Wednesday, 8 September 2021

Ten Years With Chronic Pain and Illness


Today is a weird milestone in my life; one I never thought I'd be marking, one I'm not sure how to feel about.

Today, I have officially been living with debilitating chronic pain and illness for ten whole years. (It isn't the beginning of my chronic pain journey- it actually began twenty-three years ago when I was just thirteen... but that's a story for another day).

I honestly can't believe that this milestone is a part of my life. I can't believe I'm sitting here reflecting on a decade of living with life-changing chronic pain and chronic illness. If you'd told me ten years ago that I would still be in severe pain ten years later or how much my health would change my life, I'm not sure I would've believed you. I wouldn't have been able to comprehend it, and if I had, I would probably have just given up the fight there and then. I couldn't imagine lasting another week in pain, let alone another decade, and didn't think I'd have to. Back then, I assumed I'd just injured myself somehow, and thought I'd be as right as rain in a few days if I ignored it, and just kept going. 

Boy, was I wrong!

The pain didn't just continue but grew worse as the days blurred in to weeks, months and years.

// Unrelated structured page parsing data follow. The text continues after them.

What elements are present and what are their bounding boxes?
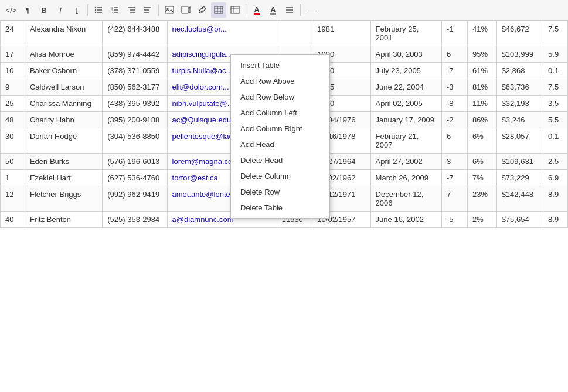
email-link[interactable]: elit@dolor.com...: [172, 83, 229, 91]
email-link[interactable]: adipiscing.ligula...: [172, 50, 233, 59]
table-cell: 6.9: [543, 170, 568, 186]
table-cell: 6%: [468, 154, 497, 170]
table-cell: 8.9: [543, 212, 568, 228]
table-cell: (859) 974-4442: [103, 46, 167, 63]
table-cell: 8.9: [543, 186, 568, 212]
context-menu: Insert Table Add Row Above Add Row Below…: [230, 54, 330, 219]
table-cell: 10: [1, 63, 25, 79]
table-cell: $32,193: [496, 96, 543, 112]
svg-rect-20: [182, 6, 188, 13]
bg-color-btn[interactable]: A: [266, 2, 281, 18]
table-cell: February 25, 2001: [370, 21, 441, 46]
table-cell: (576) 196-6013: [103, 154, 167, 170]
svg-text:3: 3: [111, 11, 113, 14]
ctx-delete-column[interactable]: Delete Column: [231, 168, 329, 184]
table2-btn[interactable]: [227, 2, 243, 18]
paragraph-btn[interactable]: ¶: [20, 2, 35, 18]
svg-rect-18: [165, 6, 174, 13]
table-cell: 86%: [468, 112, 497, 128]
table-cell: January 17, 2009: [370, 112, 441, 128]
ctx-insert-table[interactable]: Insert Table: [231, 57, 329, 73]
table-cell: Fletcher Briggs: [25, 186, 102, 212]
code-btn[interactable]: </>: [4, 2, 19, 18]
table-cell: Dorian Hodge: [25, 128, 102, 154]
table-cell: April 27, 2002: [370, 154, 441, 170]
table-cell: -7: [441, 170, 467, 186]
table-cell: $142,448: [496, 186, 543, 212]
table-btn[interactable]: [211, 2, 226, 18]
ctx-add-row-below[interactable]: Add Row Below: [231, 89, 329, 105]
table-cell: -2: [441, 112, 467, 128]
ul-btn[interactable]: [91, 2, 106, 18]
email-link[interactable]: a@diamnunc.com: [172, 215, 234, 224]
table-cell: -3: [441, 79, 467, 96]
email-link[interactable]: lorem@magna.com: [172, 157, 239, 166]
table-cell: (422) 644-3488: [103, 21, 167, 46]
table-cell: 2.5: [543, 154, 568, 170]
table-cell: 17: [1, 46, 25, 63]
ctx-delete-head[interactable]: Delete Head: [231, 152, 329, 168]
table-cell: June 22, 2004: [370, 79, 441, 96]
table-cell: 11%: [468, 96, 497, 112]
ctx-add-column-right[interactable]: Add Column Right: [231, 121, 329, 137]
table-cell: 7.5: [543, 21, 568, 46]
ctx-add-column-left[interactable]: Add Column Left: [231, 105, 329, 121]
table-cell: 9: [1, 79, 25, 96]
table-cell: June 16, 2002: [370, 212, 441, 228]
table-cell: Alisa Monroe: [25, 46, 102, 63]
svg-point-3: [95, 7, 96, 8]
table-cell: 25: [1, 96, 25, 112]
sep1: [87, 4, 88, 16]
ctx-add-head[interactable]: Add Head: [231, 137, 329, 152]
video-btn[interactable]: [178, 2, 193, 18]
table-cell: March 26, 2009: [370, 170, 441, 186]
table-cell: 6%: [468, 128, 497, 154]
sep4: [300, 4, 301, 16]
table-cell: 7.5: [543, 79, 568, 96]
table-cell: -8: [441, 96, 467, 112]
table-cell: February 21, 2007: [370, 128, 441, 154]
table-cell: 2%: [468, 212, 497, 228]
table-cell: April 30, 2003: [370, 46, 441, 63]
image-btn[interactable]: [162, 2, 177, 18]
email-link[interactable]: turpis.Nulla@ac...: [172, 66, 233, 75]
table-cell: Charity Hahn: [25, 112, 102, 128]
hr-btn[interactable]: —: [304, 2, 319, 18]
table-cell: 95%: [468, 46, 497, 63]
toolbar: </> ¶ B I I 123 A A —: [0, 0, 568, 21]
table-cell: $103,999: [496, 46, 543, 63]
table-cell: (850) 562-3177: [103, 79, 167, 96]
table-cell: $75,654: [496, 212, 543, 228]
svg-rect-21: [215, 6, 223, 13]
table-cell: Caldwell Larson: [25, 79, 102, 96]
table-cell: 6: [441, 46, 467, 63]
bold-btn[interactable]: B: [36, 2, 52, 18]
italic-btn[interactable]: I: [53, 2, 68, 18]
table-cell: [277, 21, 312, 46]
ctx-delete-table[interactable]: Delete Table: [231, 200, 329, 216]
table-cell: 7%: [468, 170, 497, 186]
link-btn[interactable]: [195, 2, 210, 18]
email-link[interactable]: tortor@est.ca: [172, 173, 218, 182]
email-link[interactable]: nec.luctus@or...: [172, 25, 227, 33]
table-cell: (304) 536-8850: [103, 128, 167, 154]
underline-btn[interactable]: I: [69, 2, 84, 18]
table-cell: 48: [1, 112, 25, 128]
table-cell: 30: [1, 128, 25, 154]
email-link[interactable]: ac@Quisque.edu: [172, 115, 232, 124]
outdent-btn[interactable]: [140, 2, 155, 18]
font-color-btn[interactable]: A: [249, 2, 264, 18]
table-cell: 41%: [468, 21, 497, 46]
svg-point-4: [95, 9, 96, 11]
table-cell: 24: [1, 21, 25, 46]
indent-btn[interactable]: [124, 2, 139, 18]
table-cell: Ezekiel Hart: [25, 170, 102, 186]
ctx-delete-row[interactable]: Delete Row: [231, 184, 329, 200]
align-btn[interactable]: [282, 2, 297, 18]
sep3: [246, 4, 246, 16]
table-cell: $2,868: [496, 63, 543, 79]
ol-btn[interactable]: 123: [107, 2, 123, 18]
ctx-add-row-above[interactable]: Add Row Above: [231, 73, 329, 89]
table-cell: 23%: [468, 186, 497, 212]
email-link[interactable]: nibh.vulputate@...: [172, 99, 234, 108]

Now here I am, a decade later, still in pain and diagnosed with multiple chronic illnesses- Ankylosing Spondylitis, Arthritis, Fibromyalgia, Bertolotti's Disease, Degenerative Disc Disease, and Tachycardia, plus a naturally fused spine, and a facet fused to my sacrum. Even though the warning signs were there, I never imagined for a moment how extensive my problems would turn out to be. It didn't even enter my head.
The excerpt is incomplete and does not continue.